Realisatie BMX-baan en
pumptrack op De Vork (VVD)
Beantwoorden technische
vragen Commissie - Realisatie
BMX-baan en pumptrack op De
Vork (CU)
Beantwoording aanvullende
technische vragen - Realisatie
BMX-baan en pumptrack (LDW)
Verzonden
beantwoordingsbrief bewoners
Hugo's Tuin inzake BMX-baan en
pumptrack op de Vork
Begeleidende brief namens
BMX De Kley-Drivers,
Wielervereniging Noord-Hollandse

※ ※ ※

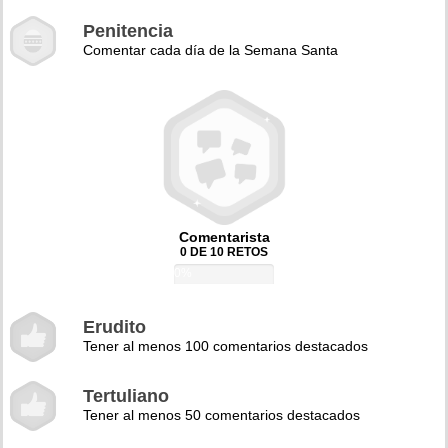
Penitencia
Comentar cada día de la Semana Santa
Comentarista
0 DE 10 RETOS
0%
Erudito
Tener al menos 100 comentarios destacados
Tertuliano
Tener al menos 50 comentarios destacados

※ ※ ※

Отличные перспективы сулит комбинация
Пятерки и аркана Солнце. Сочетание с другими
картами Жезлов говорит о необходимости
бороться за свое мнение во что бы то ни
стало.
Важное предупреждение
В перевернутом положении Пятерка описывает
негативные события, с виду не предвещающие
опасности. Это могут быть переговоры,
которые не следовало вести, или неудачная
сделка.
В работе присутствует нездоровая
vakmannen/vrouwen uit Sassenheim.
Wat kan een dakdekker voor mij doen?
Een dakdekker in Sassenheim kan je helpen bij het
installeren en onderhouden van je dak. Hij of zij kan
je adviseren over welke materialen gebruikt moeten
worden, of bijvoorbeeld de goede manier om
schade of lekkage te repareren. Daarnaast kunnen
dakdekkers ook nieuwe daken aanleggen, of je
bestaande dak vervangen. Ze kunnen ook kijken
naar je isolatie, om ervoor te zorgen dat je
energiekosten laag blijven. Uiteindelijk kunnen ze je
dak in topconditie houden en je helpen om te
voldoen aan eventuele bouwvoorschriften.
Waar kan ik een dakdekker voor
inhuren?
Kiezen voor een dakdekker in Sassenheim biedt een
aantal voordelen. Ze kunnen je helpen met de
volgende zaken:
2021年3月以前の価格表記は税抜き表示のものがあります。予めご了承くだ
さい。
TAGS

※ ※ ※

## INSTRUCTIONS TO FOLLOW
Output each line of the listing above that has "destacados".

## ANSWER TO THIS PROBLEM
Tener al menos 100 comentarios destacados
Tener al menos 50 comentarios destacados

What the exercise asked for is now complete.